Application Environment
Machine Environment
Reliability Model
Optimization Goal

All tasks of a task can be executed in parallel through independent VMs (i.e. task Ji has a number of tasks) without any communication between them. Suppose that a machine Mj with failure probability fj and a task Til with execution time ei are planned on that machine, then the reliability of the task Til can be defined as.

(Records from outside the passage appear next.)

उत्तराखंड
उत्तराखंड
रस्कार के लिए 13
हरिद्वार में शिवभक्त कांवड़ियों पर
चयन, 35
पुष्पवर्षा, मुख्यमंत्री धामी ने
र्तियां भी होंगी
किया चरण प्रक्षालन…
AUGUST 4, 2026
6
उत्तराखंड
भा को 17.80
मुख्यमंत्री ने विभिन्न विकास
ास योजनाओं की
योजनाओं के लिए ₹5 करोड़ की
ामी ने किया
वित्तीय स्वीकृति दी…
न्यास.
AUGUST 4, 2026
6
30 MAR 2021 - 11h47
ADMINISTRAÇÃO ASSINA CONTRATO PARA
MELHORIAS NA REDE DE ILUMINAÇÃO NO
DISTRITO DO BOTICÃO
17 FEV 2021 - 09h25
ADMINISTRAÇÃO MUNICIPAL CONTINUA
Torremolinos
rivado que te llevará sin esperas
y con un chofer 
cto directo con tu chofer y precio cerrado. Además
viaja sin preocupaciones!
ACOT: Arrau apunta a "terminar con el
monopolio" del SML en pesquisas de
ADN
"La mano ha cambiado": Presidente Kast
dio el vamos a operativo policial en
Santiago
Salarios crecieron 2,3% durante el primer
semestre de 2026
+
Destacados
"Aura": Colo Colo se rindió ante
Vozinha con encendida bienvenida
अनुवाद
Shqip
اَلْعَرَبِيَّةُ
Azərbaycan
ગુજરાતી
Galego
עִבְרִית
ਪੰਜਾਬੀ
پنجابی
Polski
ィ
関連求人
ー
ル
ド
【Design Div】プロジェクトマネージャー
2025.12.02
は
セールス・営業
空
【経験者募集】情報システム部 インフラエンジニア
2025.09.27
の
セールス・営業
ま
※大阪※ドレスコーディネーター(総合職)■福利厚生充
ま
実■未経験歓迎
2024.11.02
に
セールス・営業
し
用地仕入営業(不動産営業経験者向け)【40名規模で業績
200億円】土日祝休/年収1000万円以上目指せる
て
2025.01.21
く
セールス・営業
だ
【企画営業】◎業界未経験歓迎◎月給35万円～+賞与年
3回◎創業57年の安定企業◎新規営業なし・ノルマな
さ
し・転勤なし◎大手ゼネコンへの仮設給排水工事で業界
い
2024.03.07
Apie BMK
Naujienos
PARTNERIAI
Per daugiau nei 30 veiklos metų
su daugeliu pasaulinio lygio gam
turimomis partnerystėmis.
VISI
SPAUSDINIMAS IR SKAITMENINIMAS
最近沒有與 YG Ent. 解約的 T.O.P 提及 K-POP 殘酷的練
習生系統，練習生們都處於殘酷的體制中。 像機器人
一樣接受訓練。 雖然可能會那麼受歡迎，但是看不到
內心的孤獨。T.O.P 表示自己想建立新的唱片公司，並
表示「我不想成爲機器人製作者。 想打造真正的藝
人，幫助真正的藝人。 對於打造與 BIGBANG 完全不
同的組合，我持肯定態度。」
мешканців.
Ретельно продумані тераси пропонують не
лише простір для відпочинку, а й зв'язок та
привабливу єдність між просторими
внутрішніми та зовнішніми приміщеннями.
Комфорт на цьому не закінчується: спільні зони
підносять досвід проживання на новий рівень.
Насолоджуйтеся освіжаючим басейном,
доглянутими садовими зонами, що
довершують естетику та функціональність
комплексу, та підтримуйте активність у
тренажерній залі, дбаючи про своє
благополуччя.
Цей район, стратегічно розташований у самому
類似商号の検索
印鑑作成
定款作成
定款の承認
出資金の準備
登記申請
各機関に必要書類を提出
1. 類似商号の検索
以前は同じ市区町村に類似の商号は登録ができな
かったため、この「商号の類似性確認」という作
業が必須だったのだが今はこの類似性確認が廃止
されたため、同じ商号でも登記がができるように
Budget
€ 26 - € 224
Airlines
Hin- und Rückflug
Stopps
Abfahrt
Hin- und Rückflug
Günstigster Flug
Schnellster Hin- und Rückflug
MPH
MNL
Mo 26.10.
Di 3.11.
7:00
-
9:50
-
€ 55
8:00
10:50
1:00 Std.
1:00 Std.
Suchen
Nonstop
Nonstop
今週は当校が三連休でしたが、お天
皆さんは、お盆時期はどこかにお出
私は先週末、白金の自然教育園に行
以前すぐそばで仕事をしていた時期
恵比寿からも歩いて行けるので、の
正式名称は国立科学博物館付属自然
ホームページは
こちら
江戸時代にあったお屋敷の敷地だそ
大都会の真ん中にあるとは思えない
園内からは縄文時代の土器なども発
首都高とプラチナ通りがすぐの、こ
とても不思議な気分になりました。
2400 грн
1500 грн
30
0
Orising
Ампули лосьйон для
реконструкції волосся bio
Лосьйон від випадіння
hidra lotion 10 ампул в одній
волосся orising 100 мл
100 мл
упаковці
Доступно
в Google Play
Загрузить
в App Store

State-of-the-art Approaches

K-redundancy Method (KR)

The term ki represents the number of additional VMs deployed for the job. Jito meets its reliability requirements. By combining the two constraint equations (Eq. 6.7 and Eq. 6.9), the minimum number of hosting servers mKR using the k-redundancy method can be expressed as follows.

First-Fit Decrease (FFD)

As the value of k increases, the reliability requirement is met, but the number of PMs required to host the VMs will be larger. For example, mF FD = 4,(M1, M2, M3, M4) is the minimum number of PMs required for the feasible job assignment.

Scheduling on Machines with Equal Failure Rate

Since the number of PM (m) must be an integer, so is the lower bound of m. R(Til) = 1−(1−e−e−f.ei)k (6.15) At least a vi number of copies must be scheduled for each task, and more copies of the tasks may be needed to meet the reliability requirement.

Figure 6.1: Reliability distribution of tasks

Scheduling on Machines with Different Failure Rates

Task Prioritization

Longer runtime (HDJ) jobs need more reliable machine scheduling, regardless of the reliability requirement and the number of tasks per job. Medium-interval runtime (MDJ) jobs with high reliability requirements and a larger number of job tasks need more reliable machine scheduling.

Host Machine Selection

So any job with more number of tasks should be given priority to be scheduled for high reliable machines as the reliability requirement is high for each task. Tivi, the subreliability requirement is calculated based on the actual allocation of its previous tasks [261].

Overall Approach

Considering all the tasks to satisfy their reliability requirement and finish their execution before the deadline is a challenging job. The allocation policy looks at the machine with the highest failure rate to meet the task's reliability requirement from the set of active machines where it meets its deadline requirement.

Experimental Setup and Results

Simulation Environment, Parameter Setup and Evaluation Cri-

As capacity increases, the number of PMs required to allocate the jobs decreases. As the value of k = 1 for KR and FFD, the number of jobs missing their reliability requirement decreases.